American baseball player (1857–1906)

Julius Willigrod (October 27, 1857 – November 27, 1906) was an American professional baseball player whose career ran from 1879 to 1882. He played Major League Baseball for the Cleveland Blues and Detroit Wolverines in 1882.

==Early years==
Willigrod was born in Marshalltown, Iowa. His father, Edward Willigrod, was an immigrant from Hanover, Prussia who worked as a machinist. His mother, Catharine, was an immigrant from Bavaria. Willigrod had a twin sister, Julia.

==Professional baseball player==
Willigrod played minor league baseball for the Omaha Green Stockings in the Northwestern League in 1879 and then traveled west to California where he played for two seasons with the San Francisco Knickerbockers of the California League. During one of his two seasons with San Francisco, he led the league in runs scored despite compiling a batting average of only .207.

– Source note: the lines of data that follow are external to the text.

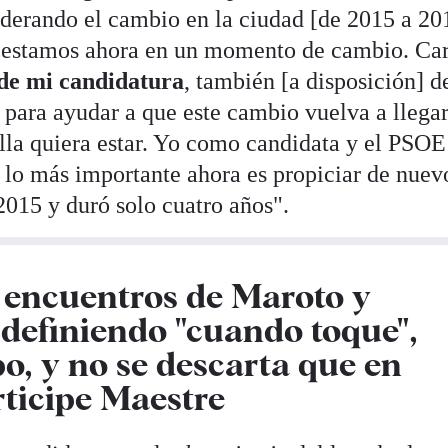
derando el cambio en la ciudad [de 2015 a 20
 y estamos ahora en un momento de cambio. C
 de mi candidatura
, también [a disposición] d
 para ayudar a que este cambio vuelva a llegar
ella quiera estar. Yo como candidata y el PSO
 lo más importante ahora es propiciar de nuev
2015 y duró solo cuatro años".
s encuentros de Maroto y
definiendo "cuando toque",
o, y no se descarta que en
rticipe Maestre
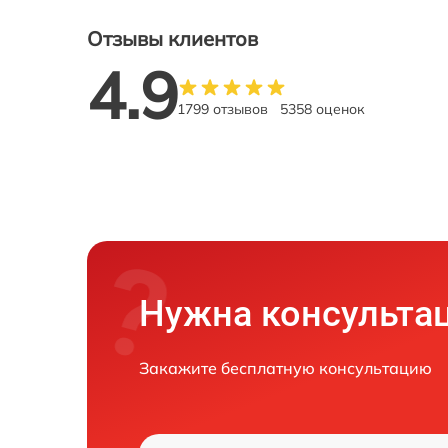
Отзывы клиентов
4.9
1799 отзывов
5358 оценок
Нужна консульта
Закажите бесплатную консультацию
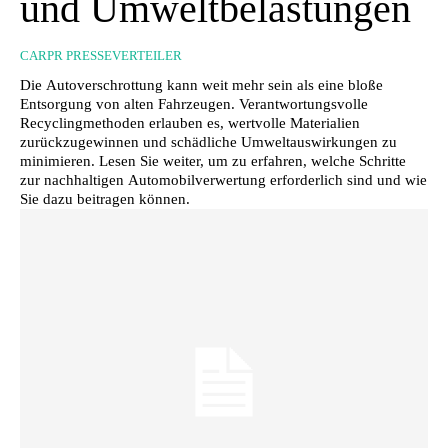
und Umweltbelastungen
CARPR PRESSEVERTEILER
Die Autoverschrottung kann weit mehr sein als eine bloße
Entsorgung von alten Fahrzeugen. Verantwortungsvolle
Recyclingmethoden erlauben es, wertvolle Materialien
zurückzugewinnen und schädliche Umweltauswirkungen zu
minimieren. Lesen Sie weiter, um zu erfahren, welche Schritte
zur nachhaltigen Automobilverwertung erforderlich sind und wie
Sie dazu beitragen können.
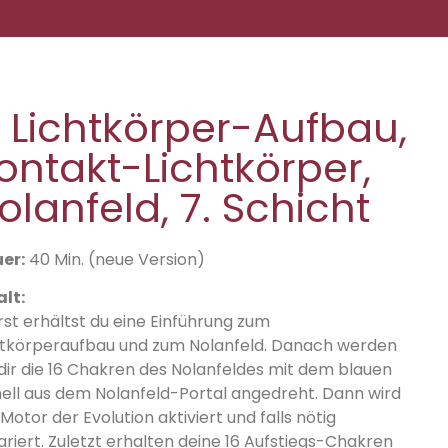
. Lichtkörper-Aufbau,
ontakt-Lichtkörper,
olanfeld, 7. Schicht
er:
40 Min. (neue Version)
alt:
rst erhältst du eine Einführung zum
htkörperaufbau und zum Nolanfeld. Danach werden
 dir die 16 Chakren des Nolanfeldes mit dem blauen
nell aus dem Nolanfeld-Portal angedreht. Dann wird
Motor der Evolution aktiviert und falls nötig
ariert. Zuletzt erhalten deine 16 Aufstiegs-Chakren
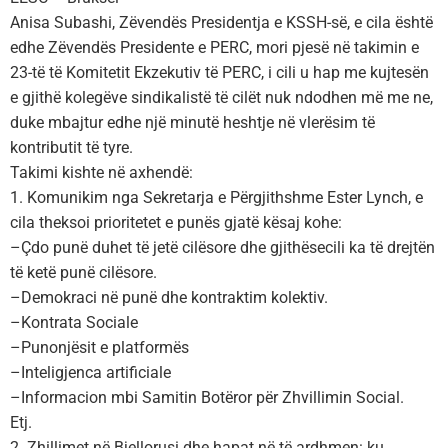
Anisa Subashi, Zëvendës Presidentja e KSSH-së, e cila është
edhe Zëvendës Presidente e PERC, mori pjesë në takimin e
23-të të Komitetit Ekzekutiv të PERC, i cili u hap me kujtesën
e gjithë kolegëve sindikalistë të cilët nuk ndodhen më me ne,
duke mbajtur edhe një minutë heshtje në vlerësim të
kontributit të tyre.
Takimi kishte në axhendë:
1.
Komunikim nga Sekretarja e Përgjithshme Ester Lynch, e
cila theksoi prioritetet e punës gjatë kësaj kohe:
–
Çdo punë duhet të jetë cilësore dhe gjithësecili ka të drejtën
të ketë punë cilësore.
–
Demokraci në punë dhe kontraktim kolektiv.
–
Kontrata Sociale
–
Punonjësit e platformës
–
Inteligjenca artificiale
–
Informacion mbi Samitin Botëror për Zhvillimin Social.
Etj.
2. Zhillimet në Bjellorusi dhe hapat në të ardhmen: ku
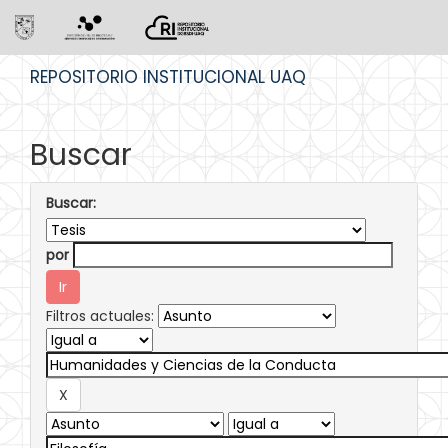
Skip
REPOSITORIO INSTITUCIONAL UAQ
navigation
Buscar
Buscar:
por
Filtros actuales:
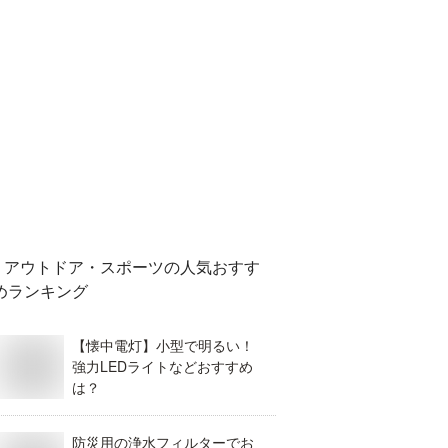
アウトドア・スポーツ
の人気おすす
めランキング
【懐中電灯】小型で明るい！
強力LEDライトなどおすすめ
は？
防災用の浄水フィルターでお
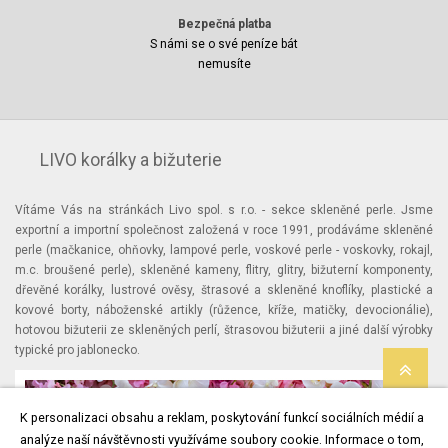
Bezpečná platba
S námi se o své peníze bát
nemusíte
LIVO korálky a bižuterie
Vítáme Vás na stránkách Livo spol. s r.o. - sekce skleněné perle. Jsme
exportní a importní společnost založená v roce 1991, prodáváme skleněné
perle (mačkanice, ohňovky, lampové perle, voskové perle - voskovky, rokajl,
m.c. broušené perle), skleněné kameny, flitry, glitry, bižuterní komponenty,
dřevěné korálky, lustrové ověsy, štrasové a skleněné knoflíky, plastické a
kovové borty, náboženské artikly (růžence, kříže, matičky, devocionálie),
hotovou bižuterii ze skleněných perlí, štrasovou bižuterii a jiné další výrobky
typické pro jablonecko.
K personalizaci obsahu a reklam, poskytování funkcí sociálních médií a
analýze naší návštěvnosti využíváme soubory cookie. Informace o tom,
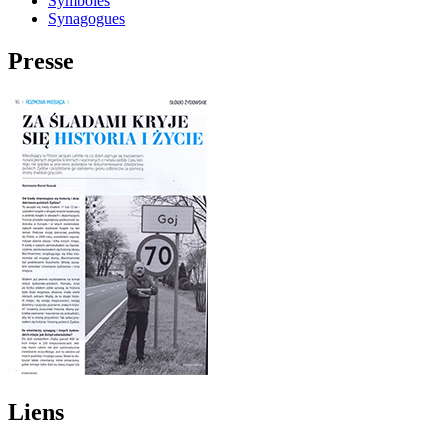
Symboles
Synagogues
Presse
Liens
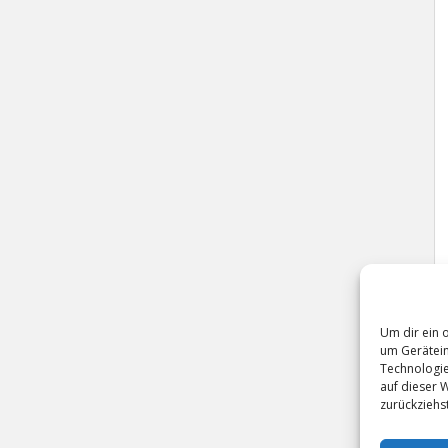
Um dir ein 
um Gerätein
Technologie
auf dieser 
zurückziehs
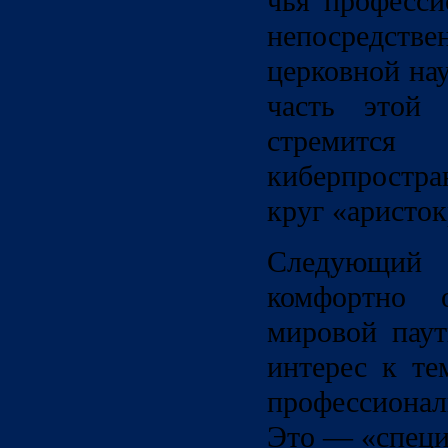
чья професси
непосредс
церковной на
часть этой 
стремится 
киберпростр
круг «аристок
Следующи
комфортно
мировой паут
интерес к те
профессиона
Это — «специ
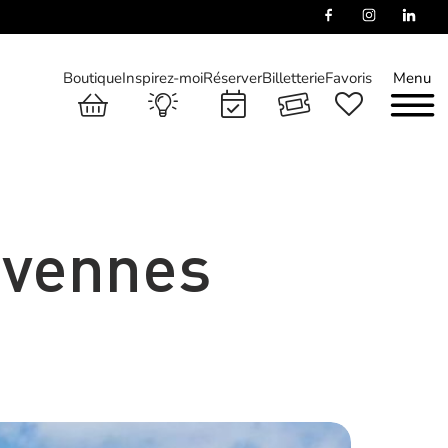
Boutique
Inspirez-moi
Réserver
Billetterie
Favoris
Menu
évennes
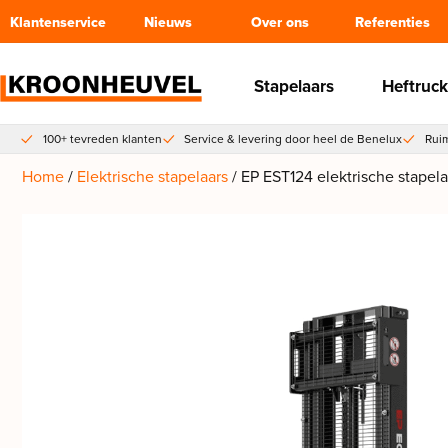
Klantenservice
Nieuws
Over ons
Referenties
Stapelaars
Heftruck
100+ tevreden klanten
Service & levering door heel de Benelux
Ruim
Home
/
Elektrische stapelaars
/ EP EST124 elektrische stapela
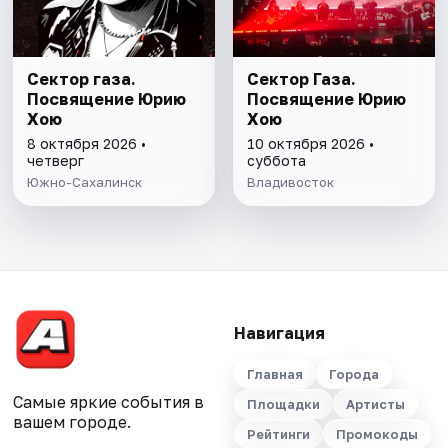
Сектор газа.
Сектор Газа.
Посвящение Юрию
Посвящение Юрию
Хою
Хою
8 октября 2026 •
10 октября 2026 •
четверг
суббота
Южно-Сахалинск
Владивосток
Навигация
Главная
Города
Самые яркие события в
Площадки
Артисты
вашем городе.
Рейтинги
Промокоды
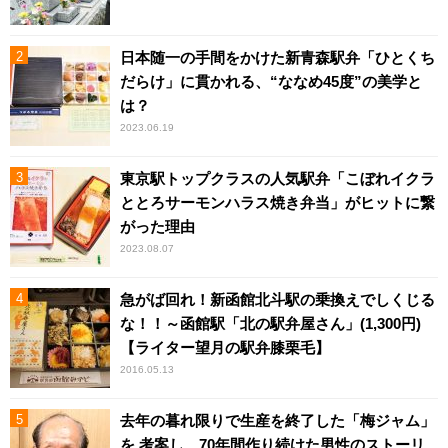
日本随一の手間をかけた新青森駅弁「ひとくち
だらけ」に貫かれる、“ななめ45度”の美学と
は？
2023.06.19
東京駅トップクラスの人気駅弁「こぼれイクラ
ととろサーモンハラス焼き弁当」がヒットに繋
がった理由
2023.08.07
急がば回れ！新函館北斗駅の乗換えでしくじる
な！！～函館駅「北の駅弁屋さん」(1,300円)
【ライター望月の駅弁膝栗毛】
2016.05.13
去年の暮れ限りで生産を終了した「梅ジャム」
を 考案し、70年間作り続けた男性のストーリ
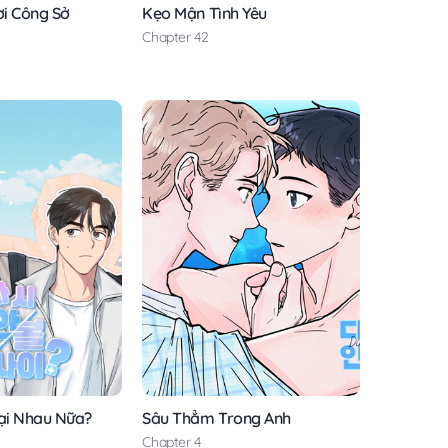
i Công Sở
Kẹo Mận Tình Yêu
Chapter 42
ại Nhau Nữa?
Sâu Thẳm Trong Anh
Chapter 4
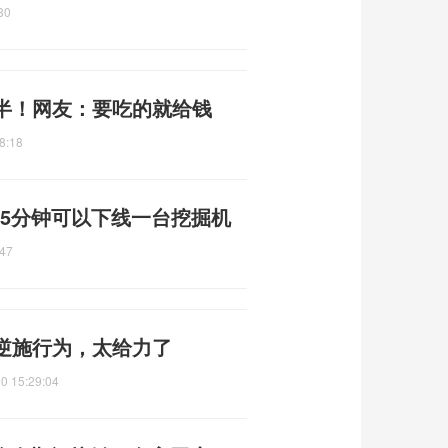
30
半！网友：要吃的就给钱
8:18
 5分钟可以下线一台挖掘机
:47
逆施行为，太给力了
0 15:29:04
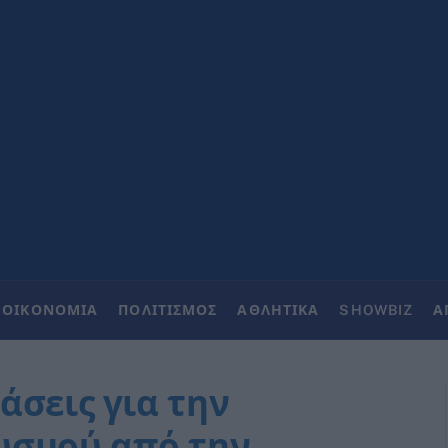
ΟΙΚΟΝΟΜΙΑ
ΠΟΛΙΤΙΣΜΟΣ
ΑΘΛΗΤΙΚΑ
SHOWBIZ
Α
άσεις για την
υσμού από την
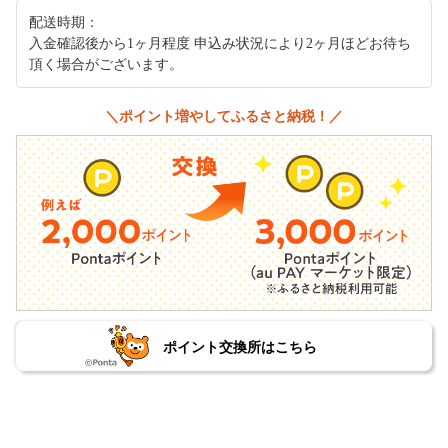
配送時期：
入金確認後から1ヶ月程度 申込み状況により2ヶ月ほどお待ち
頂く場合がございます。
＼ポイント増やしてふるさと納税！／
ポイント交換所はこちら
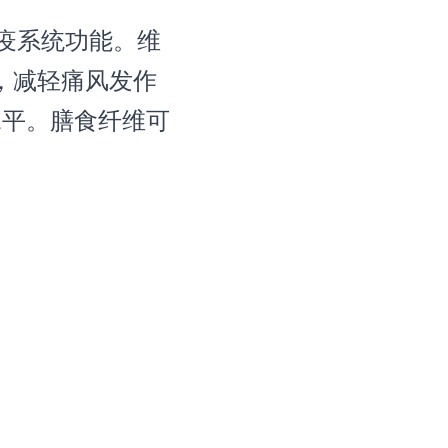
疫系统功能。维
，减轻痛风发作
水平。膳食纤维可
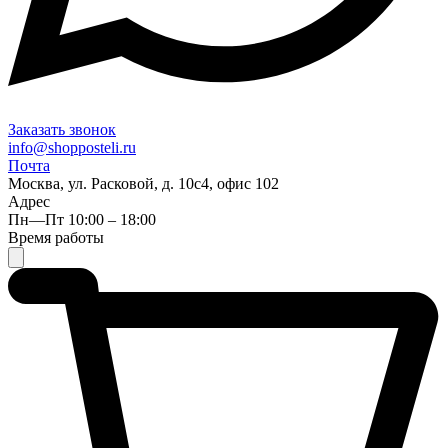
Заказать звонок
info@shopposteli.ru
Почта
Москва, ул. Расковой, д. 10с4, офис 102
Адрес
Пн—Пт 10:00 – 18:00
Время работы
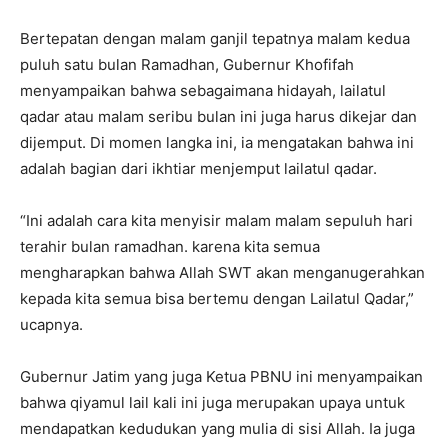
Bertepatan dengan malam ganjil tepatnya malam kedua
puluh satu bulan Ramadhan, Gubernur Khofifah
menyampaikan bahwa sebagaimana hidayah, lailatul
qadar atau malam seribu bulan ini juga harus dikejar dan
dijemput. Di momen langka ini, ia mengatakan bahwa ini
adalah bagian dari ikhtiar menjemput lailatul qadar.
“Ini adalah cara kita menyisir malam malam sepuluh hari
terahir bulan ramadhan. karena kita semua
mengharapkan bahwa Allah SWT akan menganugerahkan
kepada kita semua bisa bertemu dengan Lailatul Qadar,”
ucapnya.
Gubernur Jatim yang juga Ketua PBNU ini menyampaikan
bahwa qiyamul lail kali ini juga merupakan upaya untuk
mendapatkan kedudukan yang mulia di sisi Allah. Ia juga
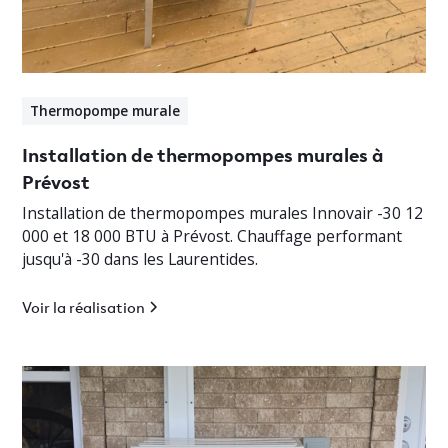
Thermopompe murale
Installation de thermopompes murales à
Prévost
Installation de thermopompes murales Innovair -30 12
000 et 18 000 BTU à Prévost. Chauffage performant
jusqu'à -30 dans les Laurentides.
Voir la réalisation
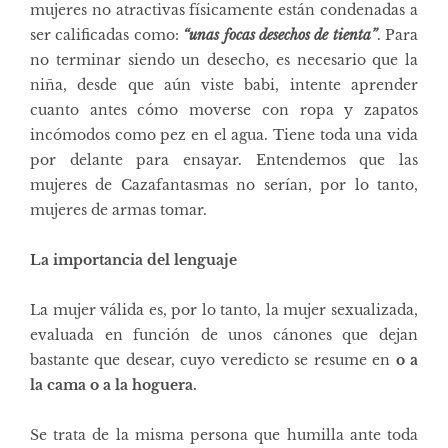
mujeres no atractivas físicamente están condenadas a
ser calificadas como:
“unas focas desechos de tienta”
. Para
no terminar siendo un desecho, es necesario que la
niña, desde que aún viste babi, intente aprender
cuanto antes cómo moverse con ropa y zapatos
incómodos como pez en el agua. Tiene toda una vida
por delante para ensayar. Entendemos que las
mujeres de Cazafantasmas no serían, por lo tanto,
mujeres de armas tomar.
La importancia del lenguaje
La mujer válida es, por lo tanto, la mujer sexualizada,
evaluada en función de unos cánones que dejan
bastante que desear, cuyo veredicto se resume en
o a
la cama o a la hoguera.
Se trata de la misma persona que humilla ante toda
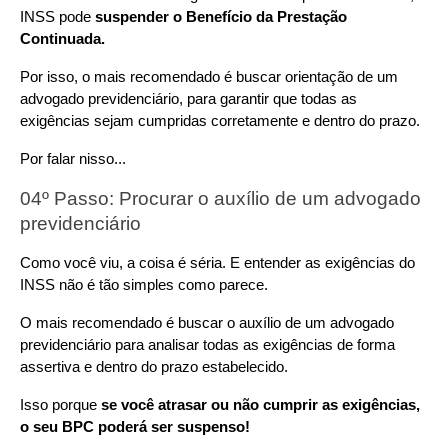
INSS pode 
suspender o Benefício da Prestação 
Continuada.
Por isso, o mais recomendado é buscar orientação de um 
advogado previdenciário, para garantir que todas as 
exigências sejam cumpridas corretamente e dentro do prazo.
Por falar nisso...
04º Passo: Procurar o auxílio de um advogado 
previdenciário
Como você viu, a coisa é séria. E entender as exigências do 
INSS não é tão simples como parece.
O mais recomendado é buscar o auxílio de um advogado 
previdenciário para analisar todas as exigências de forma 
assertiva e dentro do prazo estabelecido.
Isso porque 
se você atrasar ou não cumprir as exigências, 
o seu BPC poderá ser suspenso!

Between July 15 and August 19, 1882, Willigrod played ten games in Major League Baseball, principally as an outfielder, for the Detroit Wolverines and Cleveland Blues of the National League. He compiled a .154 batting average in 39 at bats. In his final major league game, he hit a triple and scored four runs, a record that still stands for the most runs scored in a player's final major league game.

==Later years==
Willigrod died in 1906 at age 49 in San Francisco, California. He was buried in the Riverside Cemetery in Marshalltown, Iowa.